[Data excerpts — start]
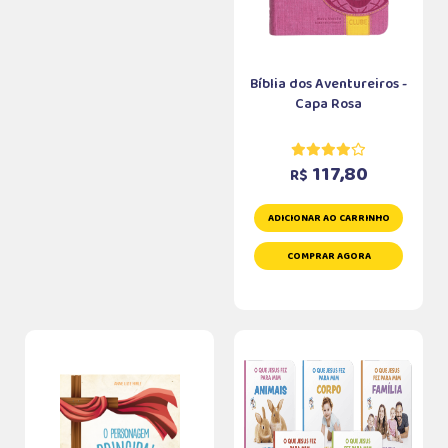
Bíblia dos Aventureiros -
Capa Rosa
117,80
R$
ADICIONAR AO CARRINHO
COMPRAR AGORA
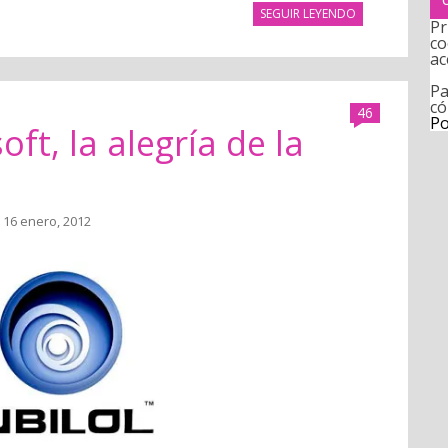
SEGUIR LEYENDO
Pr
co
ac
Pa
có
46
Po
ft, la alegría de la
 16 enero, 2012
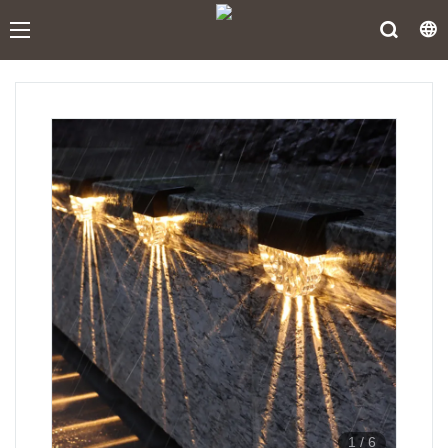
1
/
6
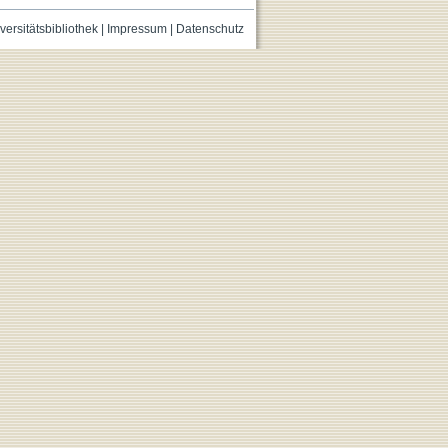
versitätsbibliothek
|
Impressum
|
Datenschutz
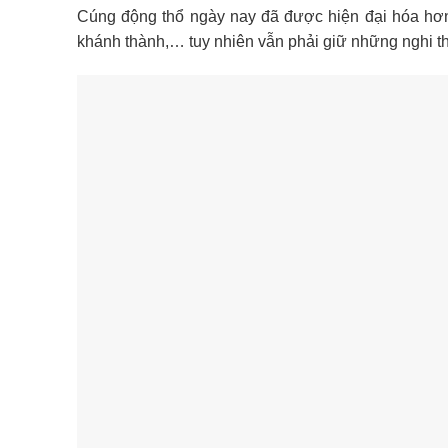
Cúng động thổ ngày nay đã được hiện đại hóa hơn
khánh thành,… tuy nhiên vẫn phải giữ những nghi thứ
[Data excerpts — finish]
[Data excerpts — start]
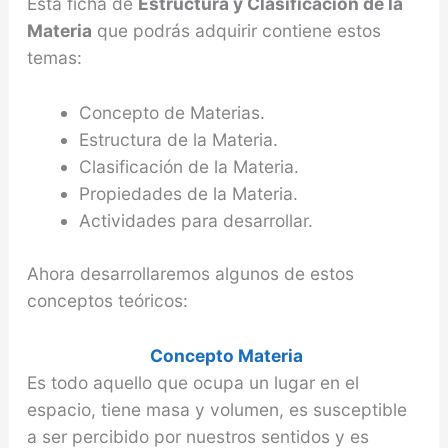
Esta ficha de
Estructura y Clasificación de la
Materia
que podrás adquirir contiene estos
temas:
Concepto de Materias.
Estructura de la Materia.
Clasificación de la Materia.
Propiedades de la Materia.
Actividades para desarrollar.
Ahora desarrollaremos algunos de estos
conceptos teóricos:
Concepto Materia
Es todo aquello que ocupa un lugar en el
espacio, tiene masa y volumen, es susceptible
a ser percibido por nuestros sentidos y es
[Data excerpts — finish]
Copy each line in the entries above where "Estructura" turns up.

Estructura y Clasificación de la
Estructura de la Materia.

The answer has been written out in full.